Pages

02 Mart 2016

Cahiliye

Kardeşim, hürsün bu kapıların ardında
Kardeşim, hürsün bu prangaların arasında
Allah’a iman ettikten sonra.
Hileleri zerre acı vermez O’nun kullarına.

[Seyyid Kutub]

 

Haziran 1957’de Liman Tura askerî cezaevinde İhvan’ın yirmi bir üyesinin katledilmesi dâhil, son yıllar içerisinde kendisinin ve hapishane arkadaşlarının maruz kaldığı zulüm ve işkenceler Seyyid Kutub’u Mısır’da eşi benzeri görülmemiş bir acımasızlıkla saldıran bir rejimin işbaşına geldiği, asli sorunun artık yabancıların ülkeyi yönetmesi veya sosyal adaletsizlik olmadığı sonucuna ulaşmaya iter. Artık mesele, iktidarın İslam’a düşman güçlerce gasp edilmesidir. Tüm toplumun hayatı çürüme ve ihmal sebebiyle İslamî olmayan yollara sokulmuştur.

Seyyid Kutub’un çıkarımına göre, Mısır hükümeti ve Müslüman âlemdeki tüm diğer hükümetlerin İslam öncesi Arabistan ile kıyaslanması mümkündür. Her ikisi de cahildir ve ilahi kaidelere saygı duymamaktadır. İslam öncesi toplumda da şimdiki hükümetlerde de devlet cahiliyeye göre tasarlanmıştır. Kur’an’da dört kez karşımıza çıkan cahiliye terimi Seyyid Kutub için oldukça önemlidir. Bu kavram Müslümanların içinde yaşadıkları açmazı tüm çıplaklığı ile ortaya koymakta, İslam dışında başka güçlere sadakat gösterilmesine karşı çıkma noktasında önemli bir epistemolojik araç işlevi görmektedir.

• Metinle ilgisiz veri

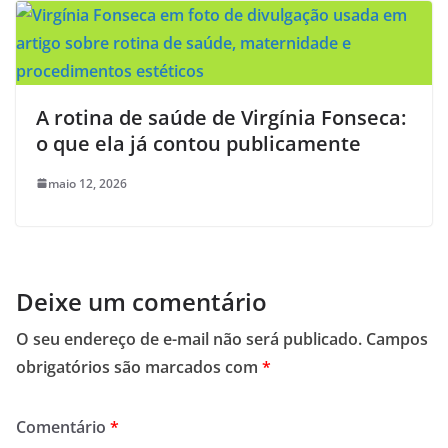
A rotina de saúde de Virgínia Fonseca:
o que ela já contou publicamente
maio 12, 2026
Deixe um comentário
O seu endereço de e-mail não será publicado.
Campos
obrigatórios são marcados com
*
Comentário
*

Seyyid Kutub’a göre, bu yeni cahiliye derin tarihsel köklere sahiptir ve modern, otoriter devletin elindeki tüm baskı aygıtlarınca desteklenip korunmaktadır. Dolayısıyla bu derde kısa vadede deva bulunması mümkün değildir.

Müslümanlara gereken, ideoloji ve örgütlenme çalışmalarına dayalı, uzun vadeli bir programdır. Bu programa en yoğun tehlikelerle karşılaşıldığı zamanlarda bile (gerektiğinde güç kullanarak) davayı koruyabilecek, cahiliye yerine İslam devletini getirme sürecini yönetecek, kendisini davaya adamış, öncü müminlerin eğitilmesi eşlik etmelidir.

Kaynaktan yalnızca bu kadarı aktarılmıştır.